[Collection entries]
◇ ◇ ◇

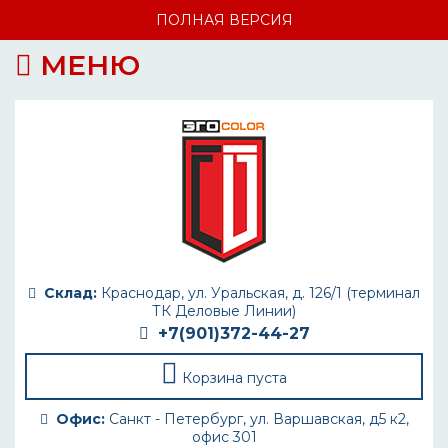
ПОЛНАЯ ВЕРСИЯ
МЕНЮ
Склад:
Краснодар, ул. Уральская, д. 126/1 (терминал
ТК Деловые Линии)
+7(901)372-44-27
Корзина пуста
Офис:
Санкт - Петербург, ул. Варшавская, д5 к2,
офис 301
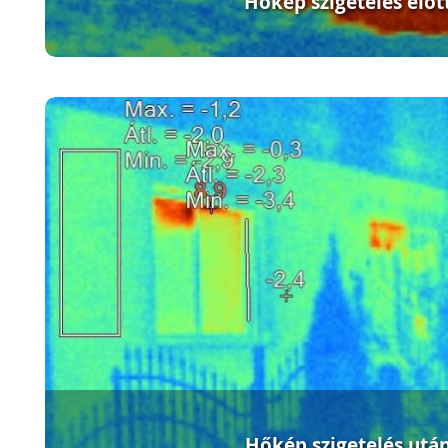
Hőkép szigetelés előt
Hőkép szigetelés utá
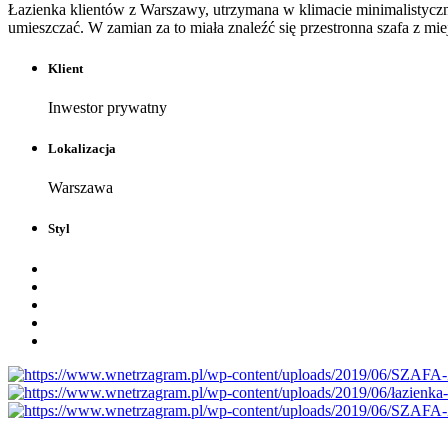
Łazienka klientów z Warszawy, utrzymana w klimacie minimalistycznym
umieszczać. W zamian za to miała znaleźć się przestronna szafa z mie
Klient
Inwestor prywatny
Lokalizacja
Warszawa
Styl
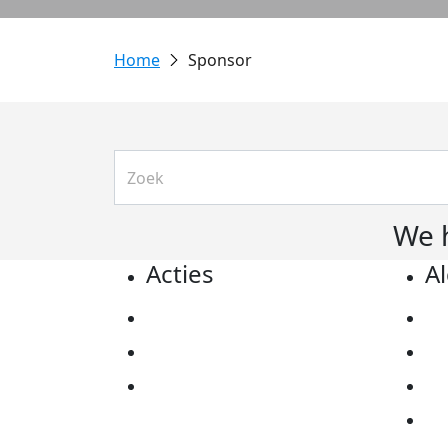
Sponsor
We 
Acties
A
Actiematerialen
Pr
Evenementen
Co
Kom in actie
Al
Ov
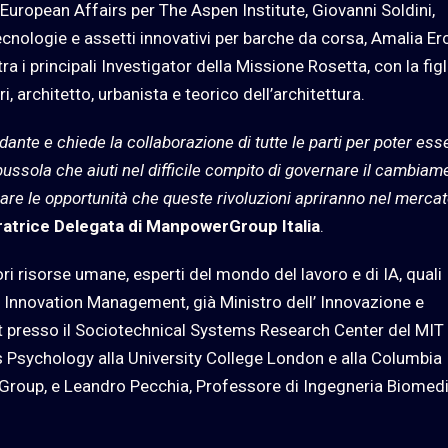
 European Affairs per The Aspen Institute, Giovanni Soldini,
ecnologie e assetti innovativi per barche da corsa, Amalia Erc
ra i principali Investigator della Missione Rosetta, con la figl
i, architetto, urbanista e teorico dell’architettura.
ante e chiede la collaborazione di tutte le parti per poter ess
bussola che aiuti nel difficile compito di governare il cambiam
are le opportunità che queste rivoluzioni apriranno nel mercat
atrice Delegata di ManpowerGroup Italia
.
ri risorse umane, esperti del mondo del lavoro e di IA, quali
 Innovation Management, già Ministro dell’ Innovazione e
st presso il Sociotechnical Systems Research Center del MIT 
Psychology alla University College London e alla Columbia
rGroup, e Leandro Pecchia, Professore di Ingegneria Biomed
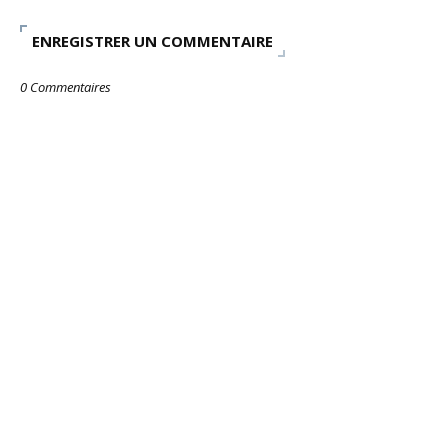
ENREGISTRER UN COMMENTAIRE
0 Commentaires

◇ ◇ ◇

## EXERCISE DESCRIPTION
Each entry above should be printed exactly, and any picture in it left out.

## WRITTEN SOLUTION
ПОЛНАЯ ВЕРСИЯ
МЕНЮ
Склад:
Краснодар, ул. Уральская, д. 126/1 (терминал
ТК Деловые Линии)
+7(901)372-44-27
Корзина пуста
Офис:
Санкт - Петербург, ул. Варшавская, д5 к2,
офис 301
Hőkép szigetelés előt
Hőkép szigetelés utá
Łazienka klientów z Warszawy, utrzymana w klimacie minimalistycznym
umieszczać. W zamian za to miała znaleźć się przestronna szafa z mie
Klient
Inwestor prywatny
Lokalizacja
Warszawa
Styl
Sponsor
We 
Acties
A
Actiematerialen
Pr
Evenementen
Co
Kom in actie
Al
Ov
 European Affairs per The Aspen Institute, Giovanni Soldini,
ecnologie e assetti innovativi per barche da corsa, Amalia Erc
ra i principali Investigator della Missione Rosetta, con la figl
i, architetto, urbanista e teorico dell’architettura.
ante e chiede la collaborazione di tutte le parti per poter ess
bussola che aiuti nel difficile compito di governare il cambiam
are le opportunità che queste rivoluzioni apriranno nel mercat
atrice Delegata di ManpowerGroup Italia
.
ri risorse umane, esperti del mondo del lavoro e di IA, quali
 Innovation Management, già Ministro dell’ Innovazione e
st presso il Sociotechnical Systems Research Center del MIT 
Psychology alla University College London e alla Columbia
rGroup, e Leandro Pecchia, Professore di Ingegneria Biomed
ENREGISTRER UN COMMENTAIRE
0 Commentaires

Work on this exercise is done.